▶ _Exercise goal_: Do any lines in the data below contain "earn"? If so, copy every one of them.

▶ _Data for analysis_:
|---|
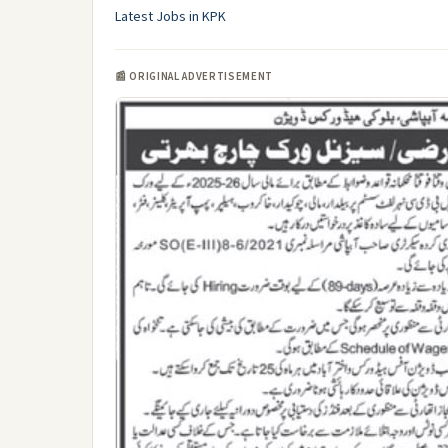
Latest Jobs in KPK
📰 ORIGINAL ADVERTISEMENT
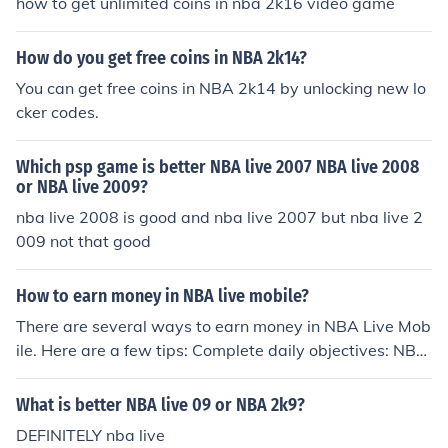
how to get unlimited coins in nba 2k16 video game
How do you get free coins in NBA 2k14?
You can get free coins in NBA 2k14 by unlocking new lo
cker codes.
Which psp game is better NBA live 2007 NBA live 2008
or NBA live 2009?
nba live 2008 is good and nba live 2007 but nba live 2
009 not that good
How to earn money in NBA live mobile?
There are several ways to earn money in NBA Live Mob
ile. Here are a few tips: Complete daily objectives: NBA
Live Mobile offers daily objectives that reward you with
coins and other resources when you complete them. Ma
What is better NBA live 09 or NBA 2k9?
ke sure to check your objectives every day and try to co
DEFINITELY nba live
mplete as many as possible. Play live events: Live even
|---|
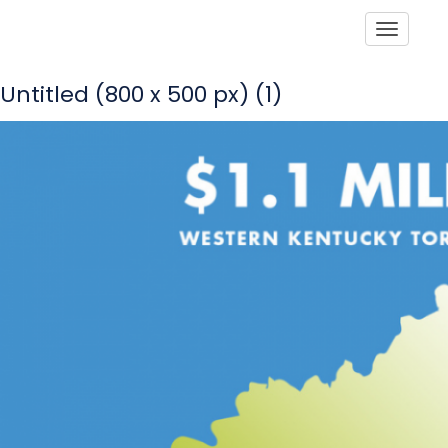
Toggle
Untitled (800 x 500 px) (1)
|---|
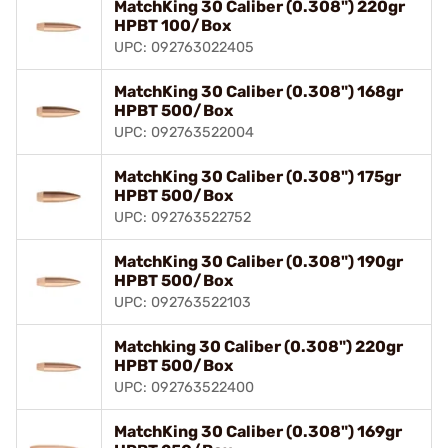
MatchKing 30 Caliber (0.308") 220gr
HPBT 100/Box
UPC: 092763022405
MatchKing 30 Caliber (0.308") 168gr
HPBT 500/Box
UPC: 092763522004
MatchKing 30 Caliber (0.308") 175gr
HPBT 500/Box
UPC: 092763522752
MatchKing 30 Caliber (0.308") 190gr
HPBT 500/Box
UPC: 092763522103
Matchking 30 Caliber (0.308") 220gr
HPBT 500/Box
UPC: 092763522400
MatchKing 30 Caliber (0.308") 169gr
|---|
▶ _Exercise output_:
How to earn money in NBA live mobile?
There are several ways to earn money in NBA Live Mob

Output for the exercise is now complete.